Same-Gender Heart Transplant More Successful

New research, presented Wednesday at the American Heart Association’s Scientific Sessions 2008, reveals that heart transplant patients have better chances of survival and a lower risk of rejection if they get organs from donors of the same sex.

It is not the first time researchers find such an association. Previous studies have shown hints that gender differences may play a role in other types of transplants, such as lungs or kidneys. However, this is the largest study by far to find an effect.

The study was led by Dr. Eric Weiss, a cardiac surgery researcher at Johns Hopkins University in Baltimore and was paid for by the federal government.

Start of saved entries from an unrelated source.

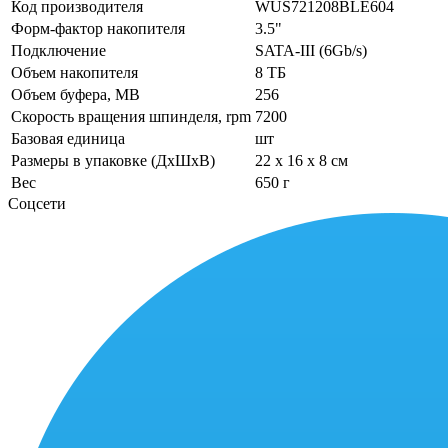
Код производителя
WUS721208BLE604
Форм-фактор накопителя
3.5"
Подключение
SATA-III (6Gb/s)
Объем накопителя
8 ТБ
Объем буфера, MB
256
Скорость вращения шпинделя, rpm
7200
Базовая единица
шт
Размеры в упаковке (ДхШхВ)
22 x 16 x 8 см
Вес
650 г
Соцсети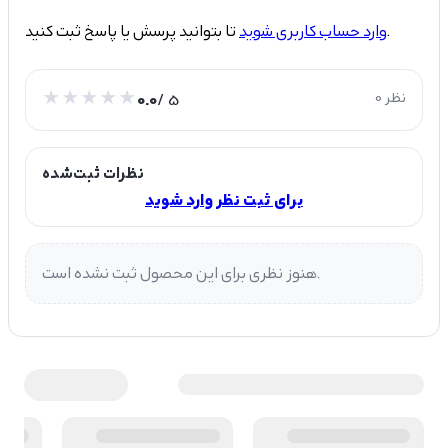
تا بتوانید پرسش یا پاسخ ثبت کنید.
وارد حساب کاربری شوید
0 نظر
/ 5
0.0
نظرات ثبت‌شده
برای ثبت نظر وارد شوید
هنوز نظری برای این محصول ثبت نشده است.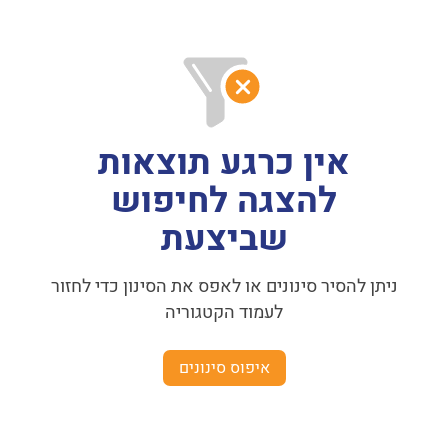
אין כרגע תוצאות
להצגה לחיפוש
שביצעת
ניתן להסיר סינונים או לאפס את הסינון כדי לחזור
לעמוד הקטגוריה
איפוס סינונים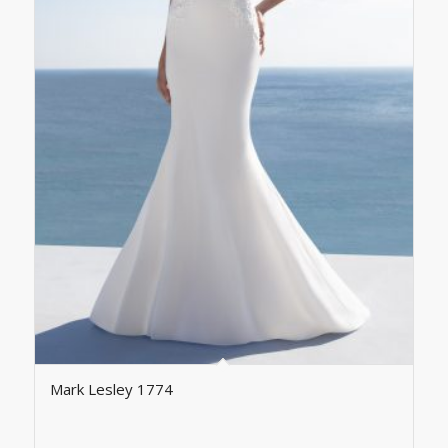
Mark Lesley 1774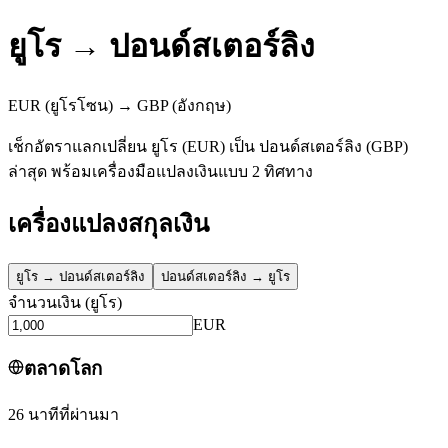
ยูโร
→
ปอนด์สเตอร์ลิง
EUR
(ยูโรโซน)
→
GBP
(อังกฤษ)
เช็กอัตราแลกเปลี่ยน ยูโร (EUR) เป็น ปอนด์สเตอร์ลิง (GBP)
ล่าสุด พร้อมเครื่องมือแปลงเงินแบบ 2 ทิศทาง
เครื่องแปลงสกุลเงิน
ยูโร
→
ปอนด์สเตอร์ลิง
ปอนด์สเตอร์ลิง
→
ยูโร
จำนวนเงิน
(
ยูโร
)
EUR
ตลาดโลก
26 นาทีที่ผ่านมา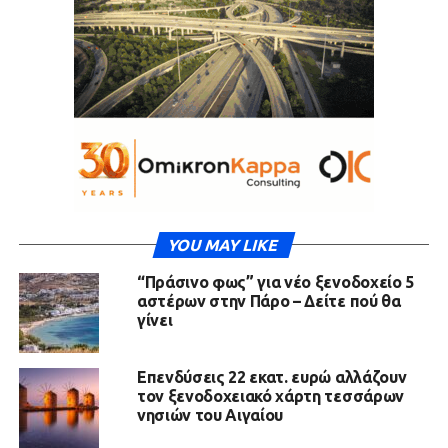
YOU MAY LIKE
“Πράσινο φως” για νέο ξενοδοχείο 5
αστέρων στην Πάρο – Δείτε πού θα
γίνει
Επενδύσεις 22 εκατ. ευρώ αλλάζουν
τον ξενοδοχειακό χάρτη τεσσάρων
νησιών του Αιγαίου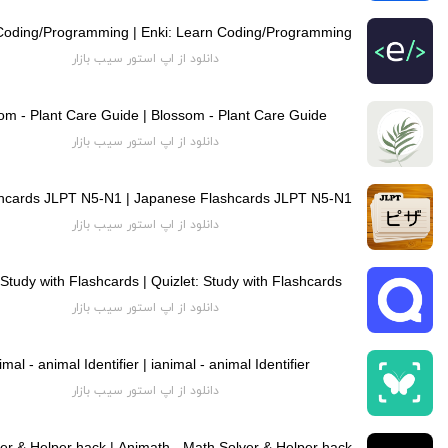
دانلود از اپ استور سیب بازار
om - Plant Care Guide | Blossom - Plant Care Guide
دانلود از اپ استور سیب بازار
دانلود از اپ استور سیب بازار
 Study with Flashcards | Quizlet: Study with Flashcards
دانلود از اپ استور سیب بازار
imal - animal Identifier | ianimal - animal Identifier
دانلود از اپ استور سیب بازار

The researchers found that men who received hearts from smaller women had the worst results. Therefore, they concluded that the pumping capacity of the organ is crucial to the success of the procedure. When it comes to women, they were also somewhat more likely to reject transplants from males, perhaps because of lingering immune stimulation from earlier pregnancies. On the other hand, same-sex transplant appeared to have better outcomes.

“We generally don’t assume that organs from males and female donors have inherent differences affecting long-term outcomes, but our data suggest that there are important differences which must be taken into account. Heart size would seem to be the most important factor, beyond that, no-one knows why sex matching is important to transplant survival,” Dr. Weiss said.

He and his colleagues studied records belonging to the United Network for Organ Sharing (UNOS) for 18,240 heart transplants that took place between 1998 and 2007. Some patients were followed for as long as 10 years. About 71 percent of the patients, 77 percent of males and 51 percent of females, in the study received a heart from a donor of the same sex.

About a quarter of the transplant patients died during the study. However, the researchers found that when the sexes of the donor and recipient matched, there was a 13 percent lower risk of graft rejection in the first year, a 14 percent lower risk of rejection over the entire length of the study , a 25 percent drop in death during the first 30 days after transplant and a 20 percent lower rate of death in the first year.

“What was interesting was the substantial difference in the long term, as well,” Dr. Weiss said.

Unfortunately, for many patients things don’t look too optimistic. According to UNOS, about 2,700 Americans are waiting for a heart, and only 2,200 heart transplants are done each year – some of them second operations for people whose first transplant failed. Researchers said it is preferable to have a heart from a person of the opposite-sex rather than to die waiting for a same-sex transplant.

“You're still much better off getting a heart transplant" than waiting and risking your own heart will give out before another becomes available,” Dr. Weiss said.